Don’t Slump! Your Mother Was Right Good Posture Does Matter
Back pain. Neck pain. Malaise. All of these things come as a special bonus for having bad posture. We’re all prone to bad posture at some point; after all, the easy thing to do is slouch or slump, especially if you’re tired. Here’s the downside to slumping: undue stress on your spine can lead to back pain issues later in life.
Why Good Posture Is Important
Good posture often means the difference between chronic pain and a good quality of life in your old age. Good posture is the foundation for a strong, healthy, back and is essential for just about every physical activity you do. Without a strong back, you can’t run, sit, stand, walk, pick things up, engage in any kind of sporting activity, or even drive or enjoy the flowers in the park.
Good posture also makes you look more confident, can help your self-image and self-esteem, and allows you to give a good first impression with strangers.
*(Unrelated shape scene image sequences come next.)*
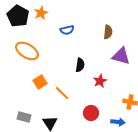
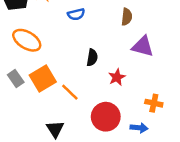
orange square: (40, 82) -> (43, 78), size x1.5
red circle: (91, 113) -> (106, 117), size x1.5
gray rectangle: (24, 117) -> (16, 78), moved, turned 40

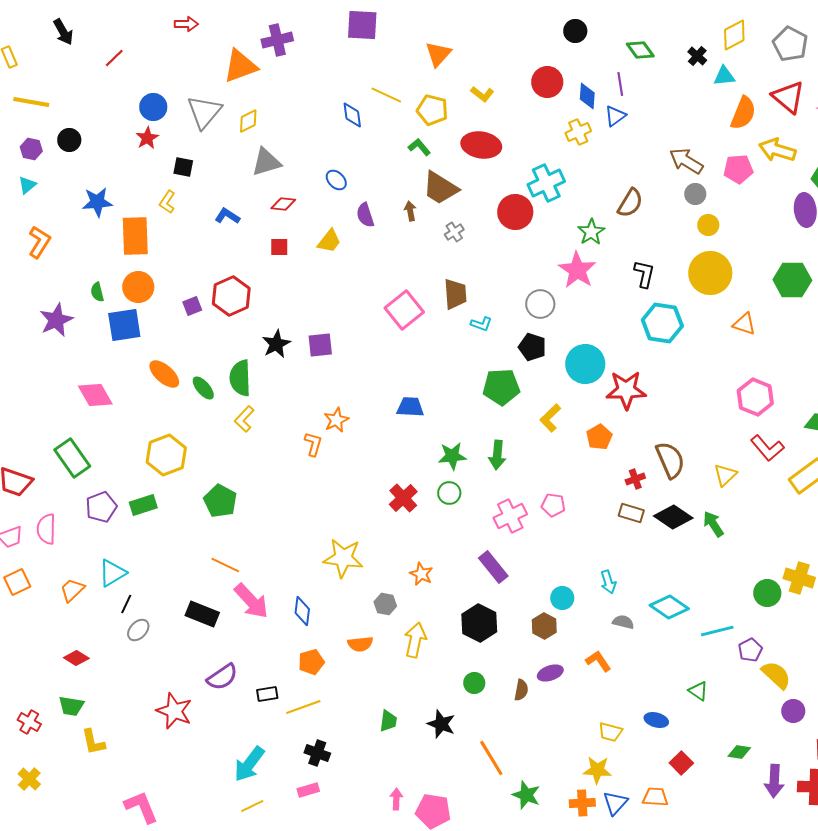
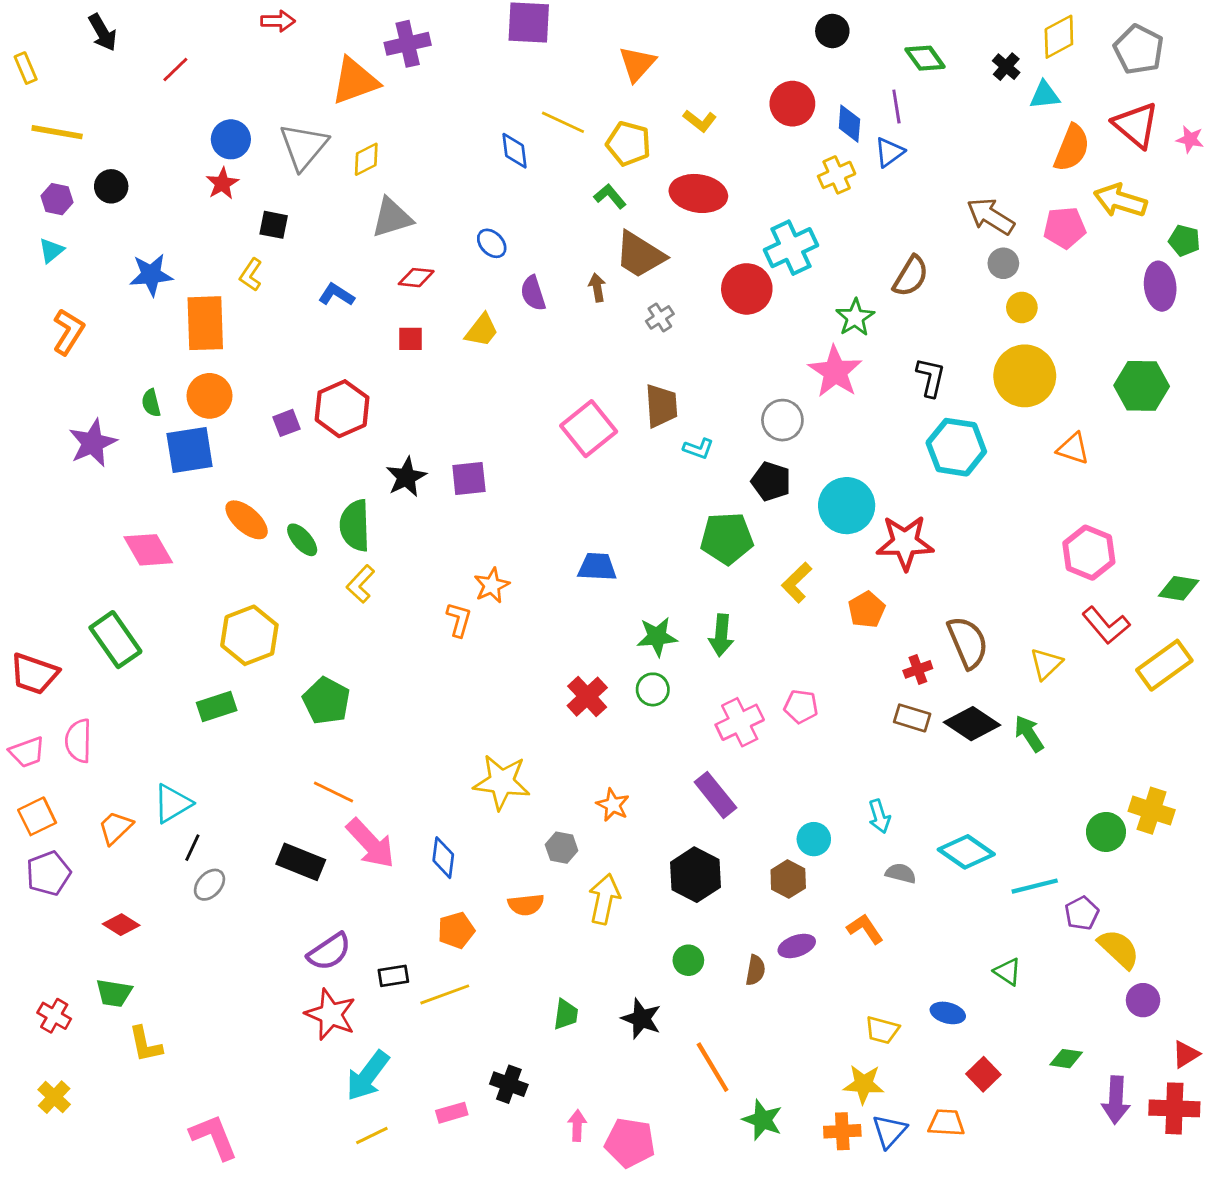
purple pentagon: (101, 507) -> (48, 873), moved
red star: (174, 711) -> (331, 1014), moved
black cross: (317, 753) -> (509, 1084), moved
Bad Posture Affects Overall Health
Consequently, when you have bad posture, it affects more than just your spine. When you slump, you collapse your chest, make it harder to take in enough oxygen (which means you cannot properly oxygenate your body). When your body isn’t properly oxygenated, it won’t function properly.
You also change your gait by having bad posture. Slouching tends to make you “lean over.” Your weight shifts to the balls of your feet. Your knees now have to bear weight that they shouldn’t have to.
You stomp when you walk, leading with the foot in front of you. This creates a lot of compressive force on your leading ankle, knee, and can contribute to you collapsing your foot arch when you walk. This will cause ankle and foot pain, knee pain, lower back pain, and pain in areas you never thought of – like your shoulders and neck.
How To Improve Your Posture
There are a few simple ways to improve your posture and get your health back:
- Lay on your side when you sleep. Alternatively, lay on your back without a pillow under your head.
- Stand with correct posture. Stand with your back against the wall. Put your heels against the baseboard. Now, lift your chest until your shoulder blades touch the wall. Draw your abdominal muscles in and up – think about bringing them in under your rib cage. Imagine you’re holding a tennis ball between your chin and your sternum. If you have a tennis ball to practice this, use it. Now, pull your head back until it touches the wall. This is correct posture. Walk away from the wall, keeping your weight on your mid-foot and heels.
- Stretch-sit while driving. Get in your vehicle. Dig your butt into the seat. Lean forward slightly, Push down slightly on the seat with your hands but don’t lift your butt off the seat. Elongate your back and “hitch” your upper back onto the top of the seat. Now, relax. If you’ve done this correctly, you will have created traction on your back. You can sit in this position indefinitely and it will help realign your back and promote good posture.